◆ EXERCISE DESCRIPTION: Show every line below where "method" can be found.

Segment Start: EXERCISE MATERIALS

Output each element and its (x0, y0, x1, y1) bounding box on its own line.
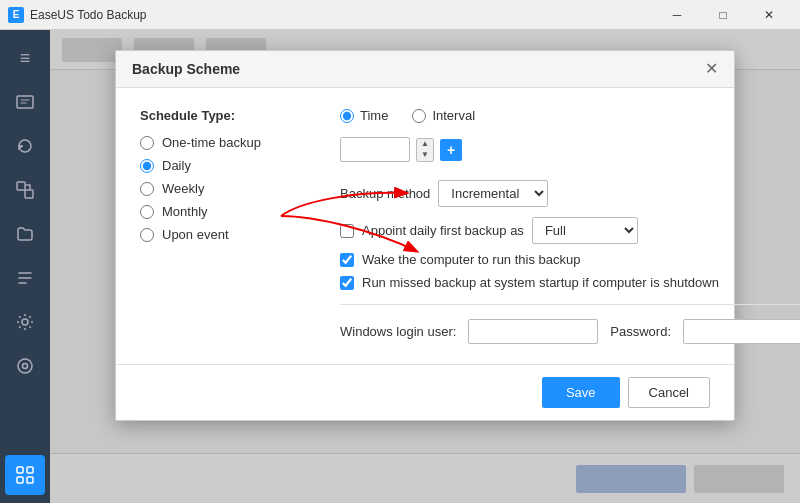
close-button[interactable]: ✕ (746, 0, 792, 30)
radio-daily[interactable]: Daily (140, 158, 300, 173)
minimize-button[interactable]: ─ (654, 0, 700, 30)
windows-login-input[interactable] (468, 319, 598, 344)
radio-one-time-label: One-time backup (162, 135, 261, 150)
cancel-button[interactable]: Cancel (628, 377, 710, 408)
radio-weekly-label: Weekly (162, 181, 204, 196)
sidebar-item-apps[interactable] (5, 455, 45, 495)
interval-radio-label: Interval (432, 108, 475, 123)
time-input[interactable]: 12:00 (340, 137, 410, 162)
appoint-daily-select[interactable]: Full Incremental (532, 217, 638, 244)
run-missed-row: Run missed backup at system startup if c… (340, 275, 800, 290)
time-radio[interactable]: Time (340, 108, 388, 123)
sidebar-item-menu[interactable]: ≡ (5, 38, 45, 78)
dialog-title-bar: Backup Scheme ✕ (116, 51, 734, 88)
content-area: Backup Scheme ✕ Schedule Type: One-time … (50, 30, 800, 503)
backup-method-label: Backup method (340, 186, 430, 201)
appoint-daily-label: Appoint daily first backup as (362, 223, 524, 238)
maximize-button[interactable]: □ (700, 0, 746, 30)
wake-computer-row: Wake the computer to run this backup (340, 252, 800, 267)
login-row: Windows login user: Password: (340, 319, 800, 344)
password-label: Password: (610, 324, 671, 339)
backup-scheme-dialog: Backup Scheme ✕ Schedule Type: One-time … (115, 50, 735, 421)
add-time-button[interactable]: + (440, 139, 462, 161)
password-input[interactable] (683, 319, 800, 344)
sidebar: ≡ (0, 30, 50, 503)
schedule-left: Schedule Type: One-time backup Daily (140, 108, 300, 344)
schedule-right: Time Interval 12:00 (340, 108, 800, 344)
svg-point-5 (23, 364, 28, 369)
svg-rect-0 (17, 96, 33, 108)
time-input-row: 12:00 ▲ ▼ + (340, 137, 800, 162)
backup-method-select[interactable]: Full Incremental Differential (438, 180, 548, 207)
dialog-body: Schedule Type: One-time backup Daily (116, 88, 734, 364)
radio-daily-input[interactable] (140, 159, 154, 173)
wake-computer-checkbox[interactable] (340, 253, 354, 267)
sidebar-item-recovery[interactable] (5, 126, 45, 166)
schedule-radio-group: One-time backup Daily Weekly (140, 135, 300, 242)
sidebar-item-tools[interactable] (5, 302, 45, 342)
svg-point-3 (22, 319, 28, 325)
time-interval-row: Time Interval (340, 108, 800, 123)
sidebar-item-backup[interactable] (5, 82, 45, 122)
svg-rect-7 (27, 467, 33, 473)
time-spinner[interactable]: ▲ ▼ (416, 138, 434, 162)
save-button[interactable]: Save (542, 377, 620, 408)
app-title: EaseUS Todo Backup (30, 8, 654, 22)
radio-one-time[interactable]: One-time backup (140, 135, 300, 150)
modal-overlay: Backup Scheme ✕ Schedule Type: One-time … (50, 30, 800, 503)
appoint-daily-row: Appoint daily first backup as Full Incre… (340, 217, 800, 244)
interval-radio-input[interactable] (412, 109, 426, 123)
interval-radio[interactable]: Interval (412, 108, 475, 123)
wake-computer-label: Wake the computer to run this backup (362, 252, 580, 267)
appoint-daily-checkbox[interactable] (340, 224, 354, 238)
svg-rect-2 (25, 190, 33, 198)
sidebar-item-clone[interactable] (5, 170, 45, 210)
radio-upon-event-label: Upon event (162, 227, 229, 242)
run-missed-checkbox[interactable] (340, 276, 354, 290)
sidebar-item-settings[interactable] (5, 346, 45, 386)
backup-method-row: Backup method Full Incremental Different… (340, 180, 800, 207)
spin-down-button[interactable]: ▼ (417, 150, 433, 161)
sidebar-item-logs[interactable] (5, 258, 45, 298)
svg-rect-1 (17, 182, 25, 190)
dialog-title: Backup Scheme (132, 61, 240, 77)
radio-monthly-label: Monthly (162, 204, 208, 219)
time-radio-label: Time (360, 108, 388, 123)
radio-weekly-input[interactable] (140, 182, 154, 196)
svg-rect-9 (27, 477, 33, 483)
window-controls: ─ □ ✕ (654, 0, 792, 30)
sidebar-item-browse[interactable] (5, 214, 45, 254)
svg-rect-6 (17, 467, 23, 473)
radio-upon-event[interactable]: Upon event (140, 227, 300, 242)
radio-monthly[interactable]: Monthly (140, 204, 300, 219)
spin-up-button[interactable]: ▲ (417, 139, 433, 150)
radio-daily-label: Daily (162, 158, 191, 173)
dialog-footer: Save Cancel (116, 364, 734, 420)
app-icon: E (8, 7, 24, 23)
radio-upon-event-input[interactable] (140, 228, 154, 242)
radio-one-time-input[interactable] (140, 136, 154, 150)
windows-login-label: Windows login user: (340, 324, 456, 339)
schedule-section: Schedule Type: One-time backup Daily (140, 108, 710, 344)
svg-point-4 (18, 359, 32, 373)
divider (340, 304, 800, 305)
dialog-close-button[interactable]: ✕ (705, 61, 718, 77)
run-missed-label: Run missed backup at system startup if c… (362, 275, 719, 290)
title-bar: E EaseUS Todo Backup ─ □ ✕ (0, 0, 800, 30)
svg-rect-8 (17, 477, 23, 483)
schedule-type-label: Schedule Type: (140, 108, 300, 123)
time-radio-input[interactable] (340, 109, 354, 123)
radio-monthly-input[interactable] (140, 205, 154, 219)
radio-weekly[interactable]: Weekly (140, 181, 300, 196)
main-layout: ≡ (0, 30, 800, 503)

Segment End: EXERCISE MATERIALS

◆ WRITTEN SOLUTION:
backup-method-label: Backup method (340, 186, 430, 201)
backup-method-select[interactable]: Full Incremental Differential (438, 180, 548, 207)
backup-method-row: Backup method Full Incremental Different… (340, 180, 800, 207)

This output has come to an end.